JUDY WOODRUFF: One other quick question about cost and that is the proposal to tax these so-called "Cadillac" gold-plated health insurance plans. Are you open to that idea to raise money for this?
Taxing Insurance Companies
REP. NANCY PELOSI: Well, the way we have heard it coming over from the Senate -- and, of course, we haven't seen it yet -- is that they want to tax the insurance companies for the Cadillac, Rolls-Royce, whatever the top-of-the-line is of the day. I prefer a domestic model, but to tax the insurance companies for those high-end insurance policies.
I think there's a lot of interest in taxing the insurance companies, because people really do see across America, they know that they have caused the problem that we have, with their antitrust exemption that they have and the immoral profits. They're making billions of dollars in profits while they're cutting off people for benefits that they are entitled to under their insurance policy.
JUDY WOODRUFF: So you'd be open to that?
REP. NANCY PELOSI: Well, I'm open to -- I say just put everything on the table. But I think it has to be truly the top of the line. Once you get into sort of the middle income, I don't think that that is a good idea. I don't think it's a good idea there.

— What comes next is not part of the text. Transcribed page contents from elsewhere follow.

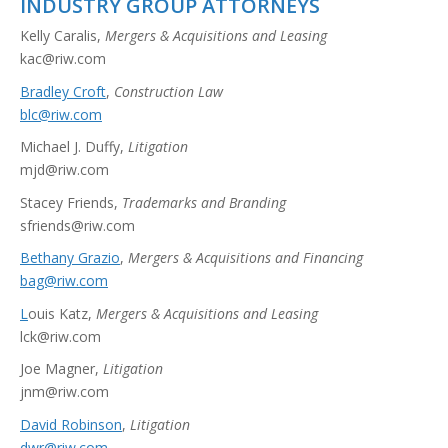
INDUSTRY GROUP ATTORNEYS
Kelly Caralis,
Mergers & Acquisitions and Leasing
kac@riw.com
Bradley Croft
,
Construction Law
blc@riw.com
Michael J. Duffy,
Litigation
mjd@riw.com
Stacey Friends,
Trademarks and Branding
sfriends@riw.com
Bethany Grazio
,
Mergers & Acquisitions and Financing
bag@riw.com
L
ouis Katz,
Mergers & Acquisitions and Leasing
lck@riw.com
Joe Magner,
Litigation
jnm@riw.com
David Robinson
,
Litigation
dwr@riw.com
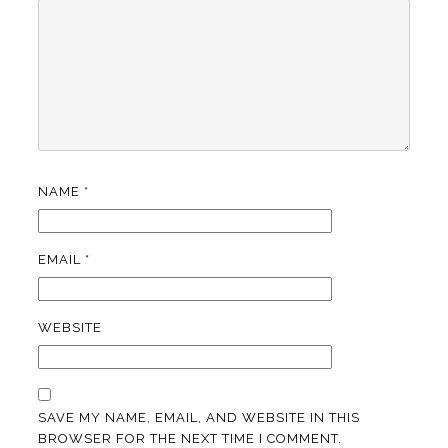
NAME
*
EMAIL
*
WEBSITE
SAVE MY NAME, EMAIL, AND WEBSITE IN THIS
BROWSER FOR THE NEXT TIME I COMMENT.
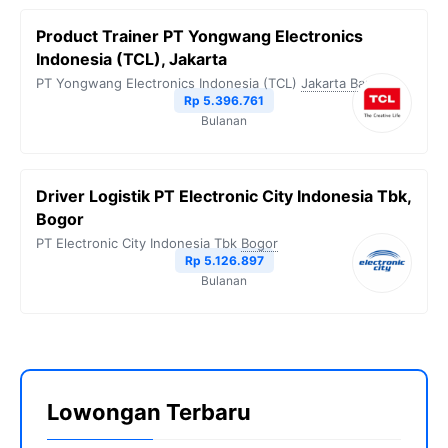
Product Trainer PT Yongwang Electronics
Indonesia (TCL), Jakarta
PT Yongwang Electronics Indonesia (TCL)
Jakarta Barat
Rp 5.396.761
Bulanan
Driver Logistik PT Electronic City Indonesia Tbk,
Bogor
PT Electronic City Indonesia Tbk
Bogor
Rp 5.126.897
Bulanan
Lowongan Terbaru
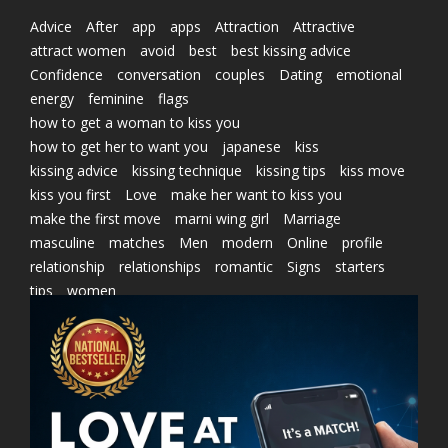
Advice
After
app
apps
Attraction
Attractive
attract women
avoid
best
best kissing advice
Confidence
conversation
couples
Dating
emotional
energy
feminine
flags
how to get a woman to kiss you
how to get her to want you
japanese
kiss
kissing advice
kissing technique
kissing tips
kiss move
kiss you first
Love
make her want to kiss you
make the first move
marni wing girl
Marriage
masculine
matches
Men
modern
Online
profile
relationship
relationships
romantic
Signs
starters
tips
women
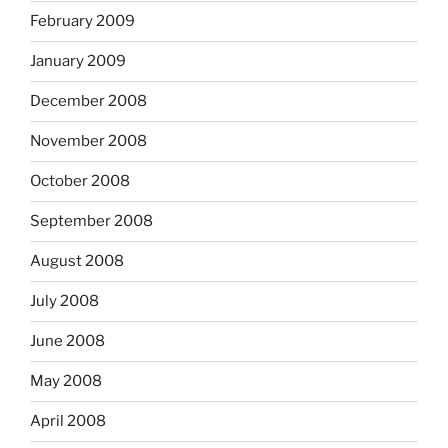
February 2009
January 2009
December 2008
November 2008
October 2008
September 2008
August 2008
July 2008
June 2008
May 2008
April 2008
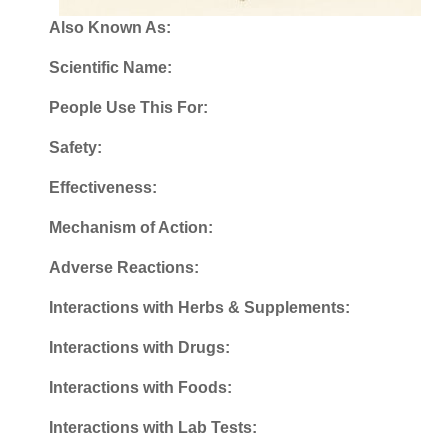
Also Known As:
Scientific Name:
People Use This For:
Safety:
Effectiveness:
Mechanism of Action:
Adverse Reactions:
Interactions with Herbs & Supplements:
Interactions with Drugs:
Interactions with Foods:
Interactions with Lab Tests:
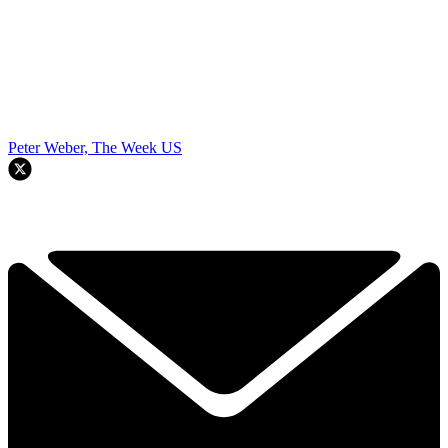
Peter Weber, The Week US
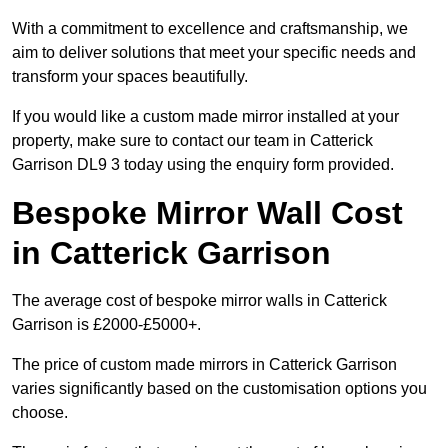
With a commitment to excellence and craftsmanship, we
aim to deliver solutions that meet your specific needs and
transform your spaces beautifully.
If you would like a custom made mirror installed at your
property, make sure to contact our team in Catterick
Garrison DL9 3 today using the enquiry form provided.
Bespoke Mirror Wall Cost
in Catterick Garrison
The average cost of bespoke mirror walls in Catterick
Garrison is £2000-£5000+.
The price of custom made mirrors in Catterick Garrison
varies significantly based on the customisation options you
choose.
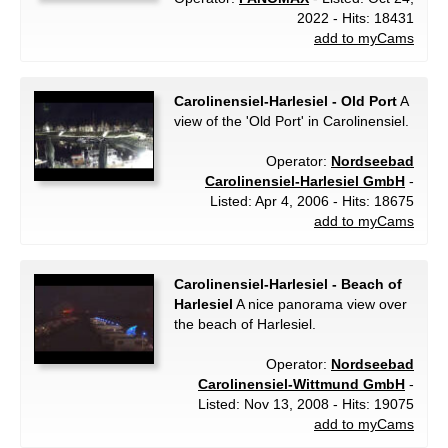
2022 - Hits: 18431
add to myCams
Carolinensiel-Harlesiel - Old Port
A
view of the 'Old Port' in Carolinensiel.
Operator:
Nordseebad
Carolinensiel-Harlesiel GmbH
-
Listed: Apr 4, 2006 - Hits: 18675
add to myCams
Carolinensiel-Harlesiel - Beach of
Harlesiel
A nice panorama view over
the beach of Harlesiel.
Operator:
Nordseebad
Carolinensiel-Wittmund GmbH
-
Listed: Nov 13, 2008 - Hits: 19075
add to myCams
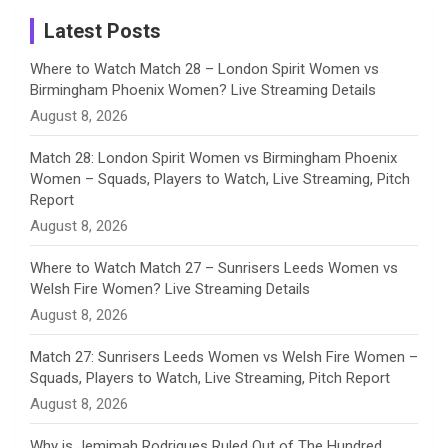
Instagram
a
Latest Posts
n
Where to Watch Match 28 – London Spirit Women vs
Birmingham Phoenix Women? Live Streaming Details
n
August 8, 2026
e
Match 28: London Spirit Women vs Birmingham Phoenix
Women – Squads, Players to Watch, Live Streaming, Pitch
l
Report
August 8, 2026
Where to Watch Match 27 – Sunrisers Leeds Women vs
Welsh Fire Women? Live Streaming Details
August 8, 2026
Match 27: Sunrisers Leeds Women vs Welsh Fire Women –
Squads, Players to Watch, Live Streaming, Pitch Report
August 8, 2026
Why is Jemimah Rodrigues Ruled Out of The Hundred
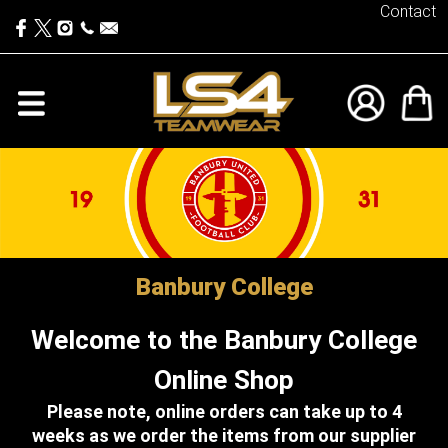
Contact
Banbury College
Welcome to the Banbury College
Online Shop
Please note, online orders can take up to 4
weeks as we order the items from our supplier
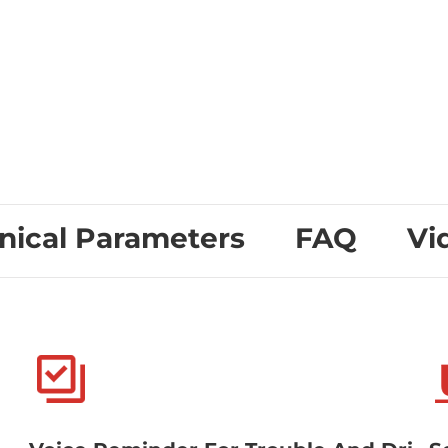
nical Parameters
FAQ
Vi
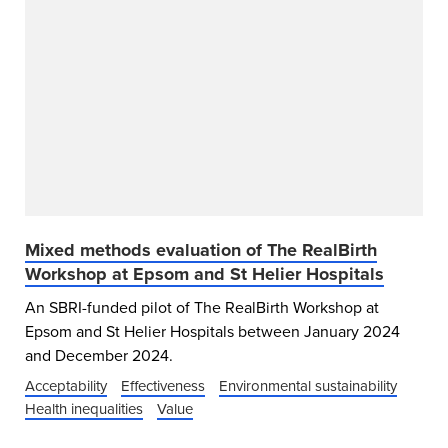
Mixed methods evaluation of The RealBirth
Workshop at Epsom and St Helier Hospitals
An SBRI-funded pilot of The RealBirth Workshop at
Epsom and St Helier Hospitals between January 2024
and December 2024.
Acceptability
Effectiveness
Environmental sustainability
Health inequalities
Value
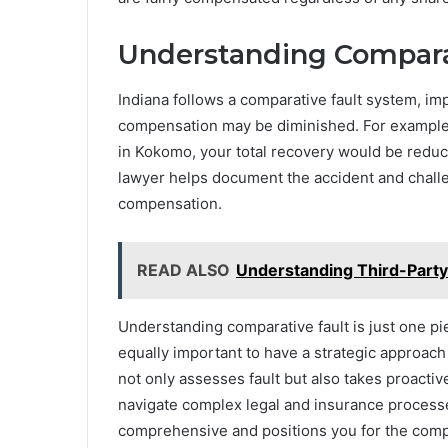
Understanding Comparat
Indiana follows a comparative fault system, imp
compensation may be diminished. For example,
in Kokomo, your total recovery would be reduc
lawyer helps document the accident and challen
compensation.
READ ALSO
Understanding Third-Party
Understanding comparative fault is just one pie
equally important to have a strategic approach
not only assesses fault but also takes proactiv
navigate complex legal and insurance processe
comprehensive and positions you for the com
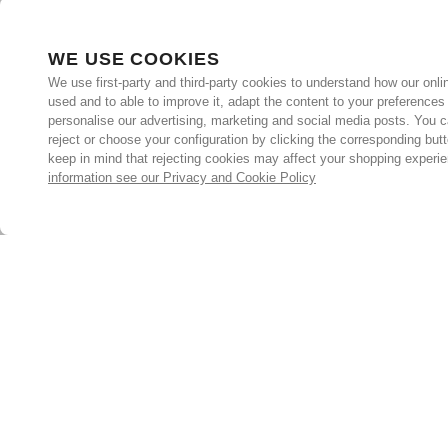
WE USE COOKIES
We use first-party and third-party cookies to understand how our onlin
used and to able to improve it, adapt the content to your preferences
personalise our advertising, marketing and social media posts. You c
reject or choose your configuration by clicking the corresponding but
keep in mind that rejecting cookies may affect your shopping experi
information see our Privacy and Cookie Policy
Subscribe for the latest offers and products
By signing up, you are giving your consent to receive marketing
emails from Yorkshire Trading Company.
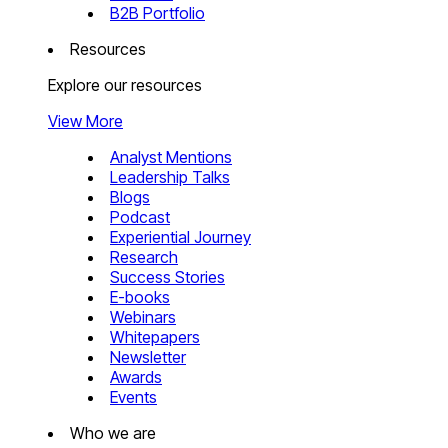
B2B Portfolio
Resources
Explore our resources
View More
Analyst Mentions
Leadership Talks
Blogs
Podcast
Experiential Journey
Research
Success Stories
E-books
Webinars
Whitepapers
Newsletter
Awards
Events
Who we are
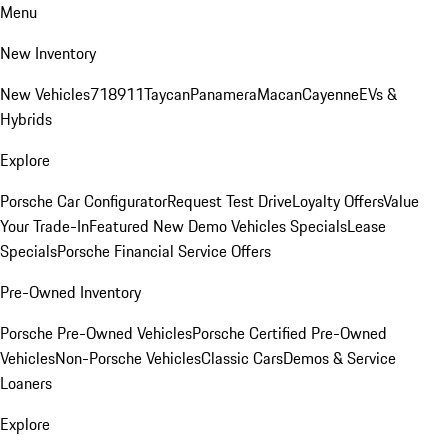
Menu
New Inventory
New Vehicles
718
911
Taycan
Panamera
Macan
Cayenne
EVs &
Hybrids
Explore
Porsche Car Configurator
Request Test Drive
Loyalty Offers
Value
Your Trade-In
Featured New Demo Vehicles Specials
Lease
Specials
Porsche Financial Service Offers
Pre-Owned Inventory
Porsche Pre-Owned Vehicles
Porsche Certified Pre-Owned
Vehicles
Non-Porsche Vehicles
Classic Cars
Demos & Service
Loaners
Explore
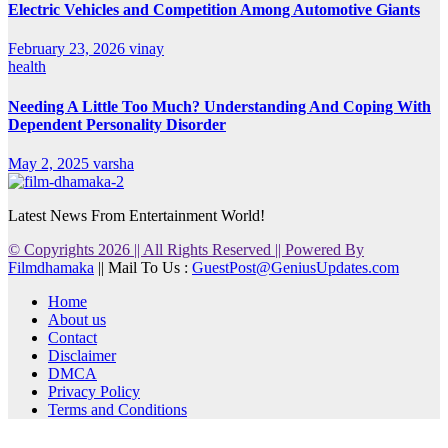
Electric Vehicles and Competition Among Automotive Giants
February 23, 2026
vinay
health
Needing A Little Too Much? Understanding And Coping With
Dependent Personality Disorder
May 2, 2025
varsha
Latest News From Entertainment World!
© Copyrights 2026 || All Rights Reserved || Powered By
Filmdhamaka
|| Mail To Us :
GuestPost@GeniusUpdates.com
Home
About us
Contact
Disclaimer
DMCA
Privacy Policy
Terms and Conditions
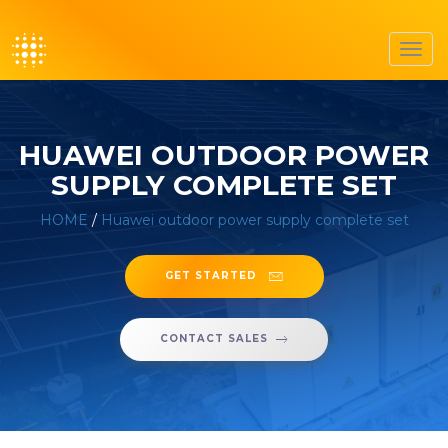
Toggl
navig
HUAWEI OUTDOOR POWER
SUPPLY COMPLETE SET
HOME
/
Huawei outdoor power supply complete set
GET STARTED
CONTACT SALES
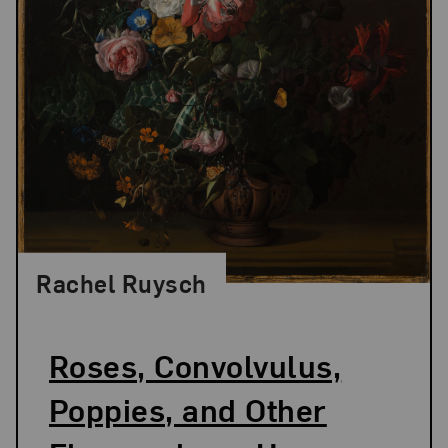
Rachel Ruysch
Roses, Convolvulus,
Poppies, and Other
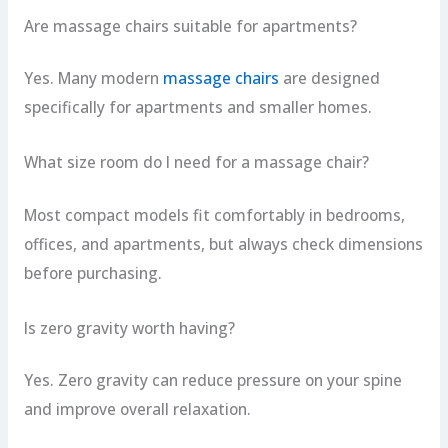
Are massage chairs suitable for apartments?
Yes. Many modern
massage chairs
are designed
specifically for apartments and smaller homes.
What size room do I need for a massage chair?
Most compact models fit comfortably in bedrooms,
offices, and apartments, but always check dimensions
before purchasing.
Is zero gravity worth having?
Yes. Zero gravity can reduce pressure on your spine
and improve overall relaxation.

But, again, when we talk about at the highest level, to have a surcharge, or at the highest package, let's take a look at -- insurance package, let's take a look at it. But there's a big appetite to tax the insurance companies.
JUDY WOODRUFF: I can't let you go, Madam Speaker, without asking you about the economy. As you and your members go home for the August recess, many Americans, of course, still wondering when the recession is going to feel like it's coming to an end.
Unemployment is high, increasing criticism of the stimulus package. People pointing out, well, there are 3 million more Americans out of work than there were when the stimulus was passed. What do you and others, other Democrats, have to say to the American people?
REP. NANCY PELOSI: Well, I will say this. I'll say what Republican economists have said: Without the stimulus package, we would have many more people out of work now.
Now, if you don't have a job, that's no consolation. But the fact is that the stimulus -- the recovery package is just exactly that. It has stopped the freefall that we are in. There are many indicators that the economy is turning around now. Unemployment is the lagging indicator, that the jobs show up last.
But we have to, I believe, be more aggressive in getting out our recovery money, but it's a time-capsule release. Is that how you say it, time-release capsule? And we have to get it out faster.
But absent that recovery package, this country would be in much worse economic state. Having said that, the president in our budget that passed on the 100th day of his presidency in the House and in the Senate had three pillars for turning the economy around: education, where innovation begins; health care, which is an economic issue; and energy for new green economy.
And we are on our way to passing all of this legislation to create good jobs through innovation for America. In the meantime, though, people are suffering. We understand that. And we want in this legislation to give them more stability, that if they lose their job, they will not lose their health insurance.
JUDY WOODRUFF: Speaker of the House of Representatives Nancy Pelosi, thank you very much.
REP. NANCY PELOSI: Thank you, Judy. My pleasure. Thank you.
JIM LEHRER: For the record, we have an interview request to the House minority leader, John Boehner, and we hope to bring that to you soon.